▶ [Exercise directions]:
Copy all lines containing the string "group" from the records below.

---------- Given data

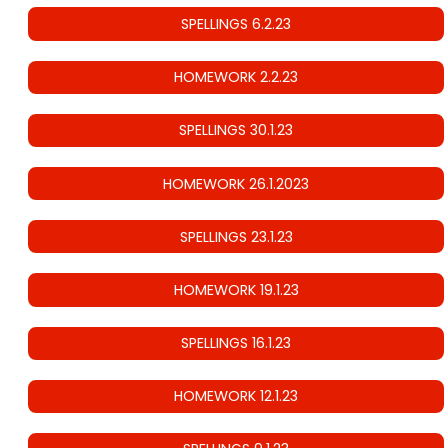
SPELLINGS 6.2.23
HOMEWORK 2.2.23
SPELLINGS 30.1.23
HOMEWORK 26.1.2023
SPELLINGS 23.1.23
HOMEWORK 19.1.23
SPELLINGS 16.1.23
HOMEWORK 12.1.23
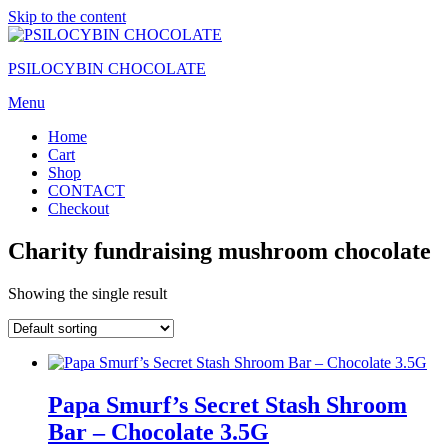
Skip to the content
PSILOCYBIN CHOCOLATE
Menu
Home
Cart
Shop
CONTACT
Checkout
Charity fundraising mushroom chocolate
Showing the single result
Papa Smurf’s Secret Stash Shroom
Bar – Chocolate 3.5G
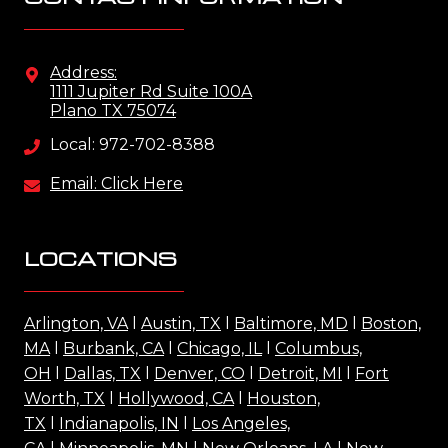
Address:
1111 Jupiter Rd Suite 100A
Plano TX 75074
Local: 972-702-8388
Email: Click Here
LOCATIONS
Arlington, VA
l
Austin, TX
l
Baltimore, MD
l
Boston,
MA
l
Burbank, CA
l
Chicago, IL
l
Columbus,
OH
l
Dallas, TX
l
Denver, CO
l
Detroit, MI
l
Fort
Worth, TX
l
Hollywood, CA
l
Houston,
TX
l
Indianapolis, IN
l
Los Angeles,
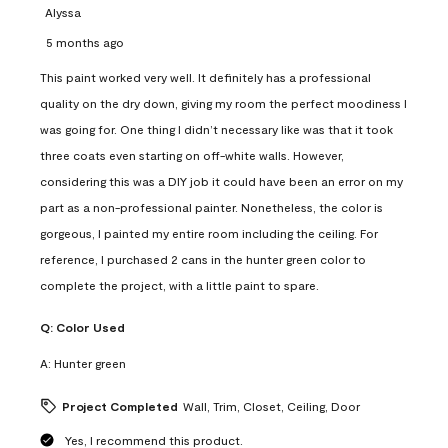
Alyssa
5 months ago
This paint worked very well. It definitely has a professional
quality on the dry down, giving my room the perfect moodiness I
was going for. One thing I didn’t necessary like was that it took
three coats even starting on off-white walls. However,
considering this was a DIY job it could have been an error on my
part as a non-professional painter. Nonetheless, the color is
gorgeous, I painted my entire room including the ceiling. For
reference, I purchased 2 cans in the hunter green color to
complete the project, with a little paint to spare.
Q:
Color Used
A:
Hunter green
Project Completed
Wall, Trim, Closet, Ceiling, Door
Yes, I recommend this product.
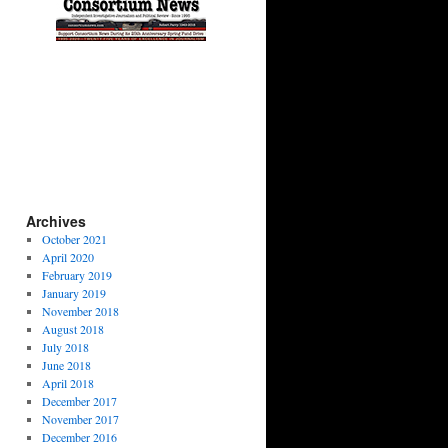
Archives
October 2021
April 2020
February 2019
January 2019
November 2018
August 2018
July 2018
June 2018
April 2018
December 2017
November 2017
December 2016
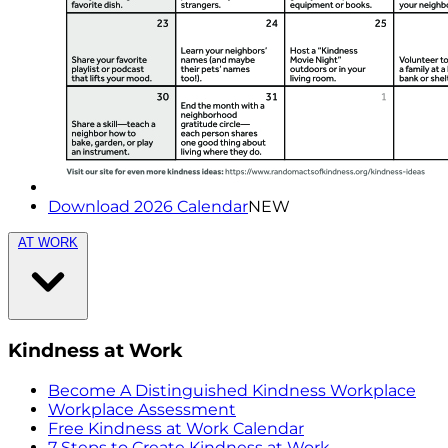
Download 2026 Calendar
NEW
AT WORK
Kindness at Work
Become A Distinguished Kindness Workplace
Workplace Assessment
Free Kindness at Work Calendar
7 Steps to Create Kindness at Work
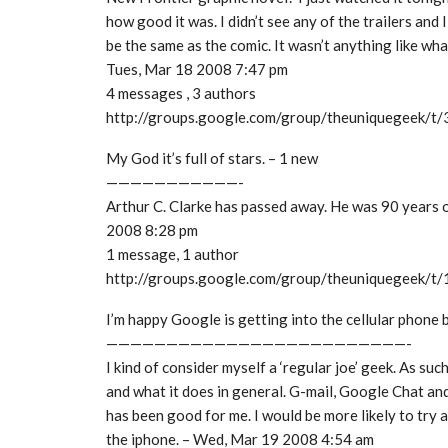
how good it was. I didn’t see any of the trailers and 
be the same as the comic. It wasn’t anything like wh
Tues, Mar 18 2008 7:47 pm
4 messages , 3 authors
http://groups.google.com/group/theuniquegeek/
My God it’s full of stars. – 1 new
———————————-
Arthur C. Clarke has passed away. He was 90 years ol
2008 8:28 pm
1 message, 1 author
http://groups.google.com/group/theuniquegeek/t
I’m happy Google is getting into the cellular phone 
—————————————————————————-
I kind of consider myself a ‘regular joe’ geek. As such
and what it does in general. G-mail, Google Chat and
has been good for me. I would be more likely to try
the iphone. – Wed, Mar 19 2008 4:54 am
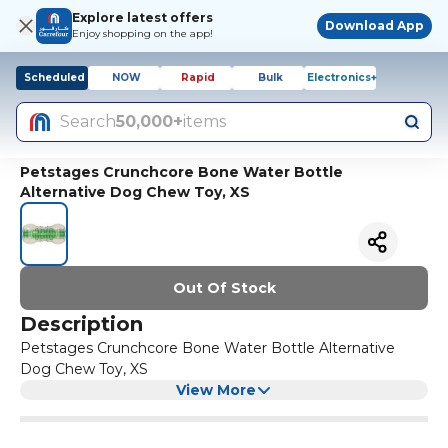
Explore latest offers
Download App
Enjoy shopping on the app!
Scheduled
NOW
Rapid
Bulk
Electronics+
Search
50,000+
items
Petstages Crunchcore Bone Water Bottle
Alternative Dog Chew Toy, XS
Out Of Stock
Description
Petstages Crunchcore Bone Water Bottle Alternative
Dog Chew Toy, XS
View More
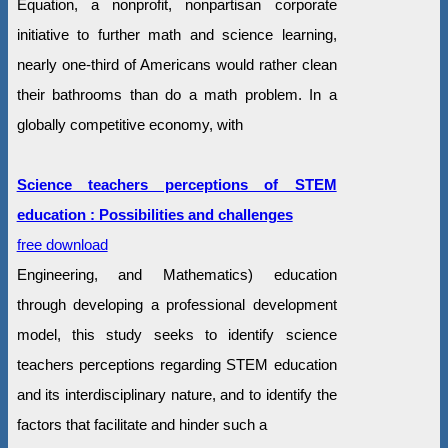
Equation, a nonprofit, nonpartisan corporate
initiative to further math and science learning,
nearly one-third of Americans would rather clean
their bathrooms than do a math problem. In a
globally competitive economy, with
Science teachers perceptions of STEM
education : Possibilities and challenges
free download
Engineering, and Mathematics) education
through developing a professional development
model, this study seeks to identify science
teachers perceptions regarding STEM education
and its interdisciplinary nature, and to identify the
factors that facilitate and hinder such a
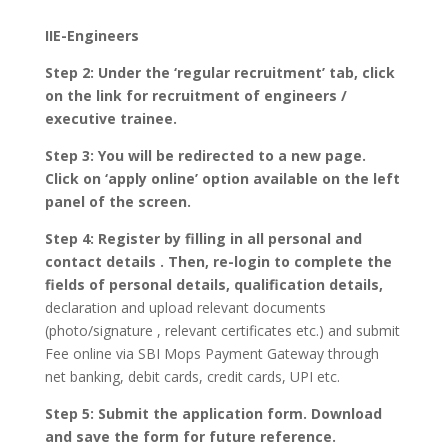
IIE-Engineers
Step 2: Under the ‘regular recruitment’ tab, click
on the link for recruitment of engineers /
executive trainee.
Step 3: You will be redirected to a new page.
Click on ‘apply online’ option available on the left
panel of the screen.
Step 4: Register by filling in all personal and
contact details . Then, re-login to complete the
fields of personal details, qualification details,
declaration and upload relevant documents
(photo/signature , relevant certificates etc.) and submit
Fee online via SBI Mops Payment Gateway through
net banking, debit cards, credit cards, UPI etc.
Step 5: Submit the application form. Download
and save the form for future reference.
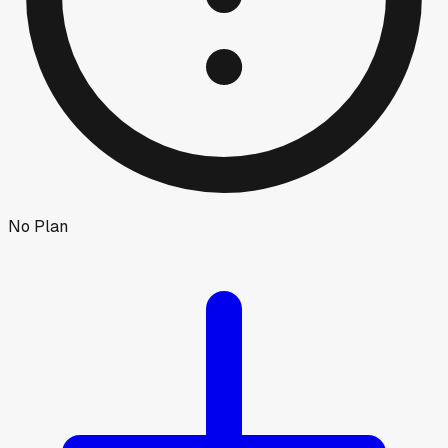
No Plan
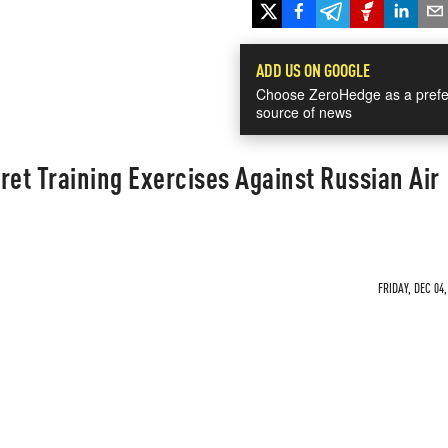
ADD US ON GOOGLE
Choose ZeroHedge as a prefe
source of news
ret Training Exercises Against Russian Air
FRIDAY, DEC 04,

--------------------

▶ [Task response]:
http://groups.google.com/group/theuniquegeek/
http://groups.google.com/group/theuniquegeek/t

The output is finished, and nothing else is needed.